● **TASK DESCRIPTION**:
Below are the records; collect from them each line containing the string "EVENT".

● **PROVIDED DATA**:
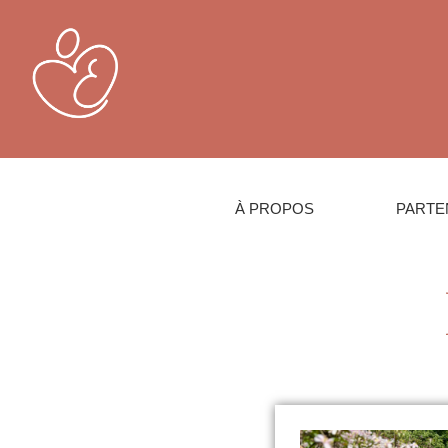
À PROPOS
PARTE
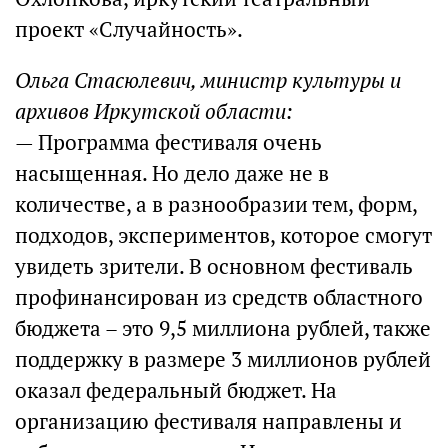
проект «Случайность».
Ольга Стасюлевич, министр культуры и
архивов Иркутской области:
— Программа фестиваля очень
насыщенная. Но дело даже не в
количестве, а в разнообразии тем, форм,
подходов, экспериментов, которое смогут
увидеть зрители. В основном фестиваль
профинансирован из средств областного
бюджета – это 9,5 миллиона рублей, также
поддержку в размере 3 миллионов рублей
оказал федеральный бюджет. На
организацию фестиваля направлены и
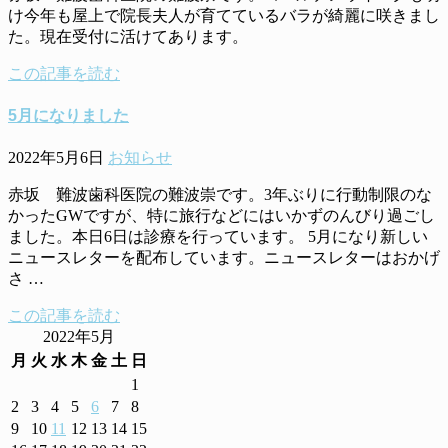
け今年も屋上で院長夫人が育てているバラが綺麗に咲きまし
た。現在受付に活けてあります。
この記事を読む
5月になりました
2022年5月6日
お知らせ
赤坂 難波歯科医院の難波崇です。3年ぶりに行動制限のな
かったGWですが、特に旅行などにはいかずのんびり過ごし
ました。本日6日は診療を行っています。 5月になり新しい
ニュースレターを配布しています。ニュースレターはおかげ
さ …
この記事を読む
2022年5月
月
火
水
木
金
土
日
1
2
3
4
5
6
7
8
9
10
11
12
13
14
15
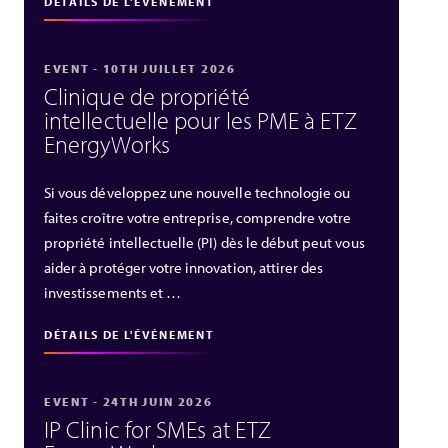
DÉTAILS DE L'ÉVÉNEMENT
EVENT - 10TH JUILLET 2026
Clinique de propriété
intellectuelle pour les PME à ETZ
EnergyWorks
Si vous développez une nouvelle technologie ou
faites croître votre entreprise, comprendre votre
propriété intellectuelle (PI) dès le début peut vous
aider à protéger votre innovation, attirer des
investissements et …
DÉTAILS DE L'ÉVÉNEMENT
EVENT - 24TH JUIN 2026
IP Clinic for SMEs at ETZ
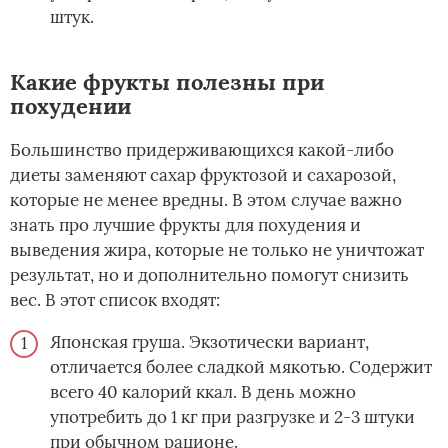
штук.
Какие фрукты полезны при
похудении
Большинство придерживающихся какой-либо
диеты заменяют сахар фруктозой и сахарозой,
которые не менее вредны. В этом случае важно
знать про лучшие фрукты для похудения и
выведения жира, которые не только не уничтожат
результат, но и дополнительно помогут снизить
вес. В этот список входят:
Японская груша. Экзотически вариант,
отличается более сладкой мякотью. Содержит
всего 40 калорий ккал. В день можно
употребить до 1 кг при разгрузке и 2-3 штуки
при обычном рационе.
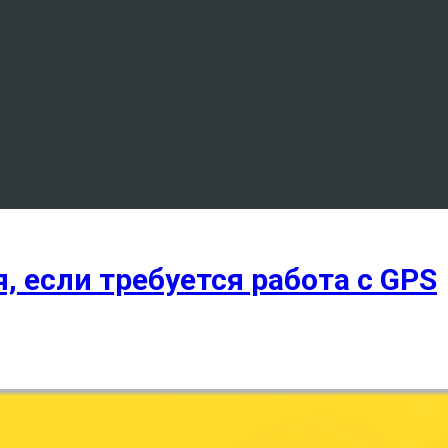
, если требуется работа с GPS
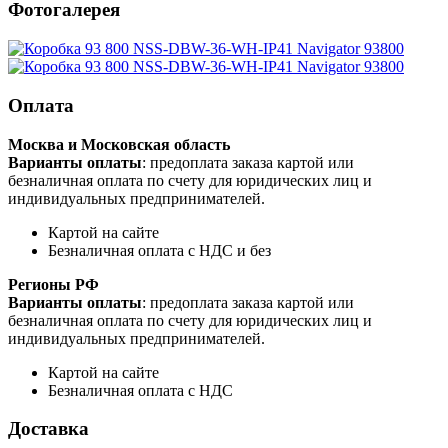
Фотогалерея
Оплата
Москва и Московская область
Варианты оплаты
: предоплата заказа картой или
безналичная оплата по счету для юридических лиц и
индивидуальных предпринимателей.
Картой на сайте
Безналичная оплата с НДС и без
Регионы РФ
Варианты оплаты
: предоплата заказа картой или
безналичная оплата по счету для юридических лиц и
индивидуальных предпринимателей.
Картой на сайте
Безналичная оплата с НДС
Доставка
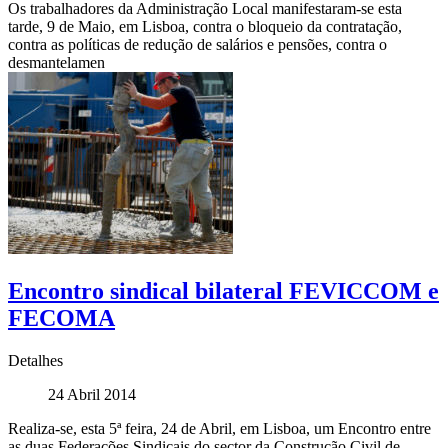
Os trabalhadores da Administração Local manifestaram-se esta
tarde, 9 de Maio, em Lisboa, contra o bloqueio da contratação,
contra as políticas de redução de salários e pensões, contra o
desmantelamen
Encontro sindical bilateral FEVICCOM e
FECOMA
Detalhes
24 Abril 2014
Realiza-se, esta 5ª feira, 24 de Abril, em Lisboa, um Encontro entre
as duas Federações Sindicais do sector da Construção Civil de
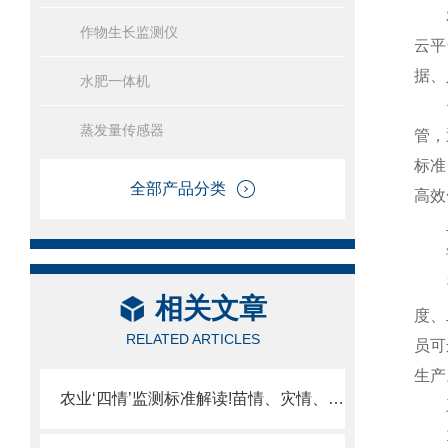
农业
作物生长监测仪
云平
据、
水肥一体机
借助
蒸发量传感器
管，
标准
全部产品分类
高效
二
该系
该系
相关文章
度、
RELATED ARTICLES
员可
生产
农业‘四情’监测标准解读!苗情、灾情、墒情、虫情一体化系统建设指南
三
1.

● **SOLUTION FOR THIS EXERCISE**:
EVENT - 10TH JUILLET 2026
EVENT - 24TH JUIN 2026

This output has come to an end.